One plan is seemingly based on the idea. Scott Douglas had a plan in Runner's World that starts with speedwork and then develops endurance (here). Here, long repeats of 2-4 miles are done at marathon pace (or slightly faster), with 1/2 mile recoveries.
Where I went wrong
Interval workouts were originally designed to allow one to do more work at a pace than possible with continuous runs. For example, a 4 minute miler can run 10-12 x 400m in 60 seconds, or 2.5x3 times as far. The idea that the rest period can make the run harder escaped me.

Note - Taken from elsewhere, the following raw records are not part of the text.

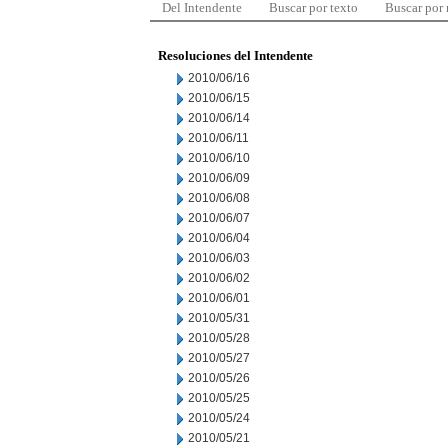
Del Intendente
Buscar por texto
Buscar por
Resoluciones del Intendente
2010/06/16
2010/06/15
2010/06/14
2010/06/11
2010/06/10
2010/06/09
2010/06/08
2010/06/07
2010/06/04
2010/06/03
2010/06/02
2010/06/01
2010/05/31
2010/05/28
2010/05/27
2010/05/26
2010/05/25
2010/05/24
2010/05/21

It is harder to run 2x3 miles at marathon pace with 2 easy miles in between than to run 6 miles at marathon pace, because one starts to "get cold," to feel the stiffness of beginning recovery from the hard run, and then has to overcome that to run fast again. I've always been of the mind of "why not just skip the easy bit, since you can do the workout without it?"
I just might need to think up a plan that includes this type of workout.